Fight the House of Morgan? Jennifer had to know they had more resources than any one person might ever earn in their lifetime.
But this wasn’t what she needed to focus on. Her daughter was happy. Rafe was happy, but Jennifer was a disaster. The mother’s heart inside of her hoped one day the girl who spent more time in her home than at her real mother’s home had a shot at happiness too. Pilar patted her hands. “Jennifer, you’re young and beautiful. You don’t have to manipulate people like you do.”
Jennifer ignored that there was a Morgan in this conversation at all and stared at her and Caro, her back to Luke. “Pilar, Caro. I think of you both as family too. Rafe is like my brother and best friend and he’s pretty much on your family’s party line. But I can’t help it. I have always loved Peter Morgan.”

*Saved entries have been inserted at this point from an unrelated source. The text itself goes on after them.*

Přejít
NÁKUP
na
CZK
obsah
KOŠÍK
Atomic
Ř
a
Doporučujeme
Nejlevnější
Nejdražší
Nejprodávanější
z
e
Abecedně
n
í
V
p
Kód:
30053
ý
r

Caro returned to the small group inside, probably to insist that they both come inside and join the party instead of hiding in the doorway.
Part of Pilar understood Jennifer. Even after twenty-five years, she still loved Samuel Soliz, her husband that had disappeared without a word. Pilar blinked and saw the front door of the restaurant. This time she swayed on her feet. This version of Samuel had silvery gray feathering the sides of his hair now and a small bald patch, but the man before her looked so much like her husband that her heart lurched. She released Jennifer suddenly, forgetting the conversation and sidestepped to get a better view. “There, Caro. Do you see the man and girl at the front door waiting to be seated?”
Caro came beside her and patted her back. Pilar turned away and then when she turned back to the front, Samuel and the girl he was with had disappeared. Caro’s brow furrowed. “No, Mama. Where?”
Three times today. This was too much. She clutched her stomach and hoped she wasn’t going insane as she stepped back and told the group. “Nothing. Everything is fine. Let me go to the ladies room to freshen up.”
Before Caro or anyone else could say anything, Pilar rushed out of the private back dining room and headed to the public bathroom. She made a beeline for it, refusing to look anywhere. She needed to splash water on her face and get her mind in order. This was too much—everyone was right. Her husband was probably dead. Nothing had changed, except that now she was seeing things.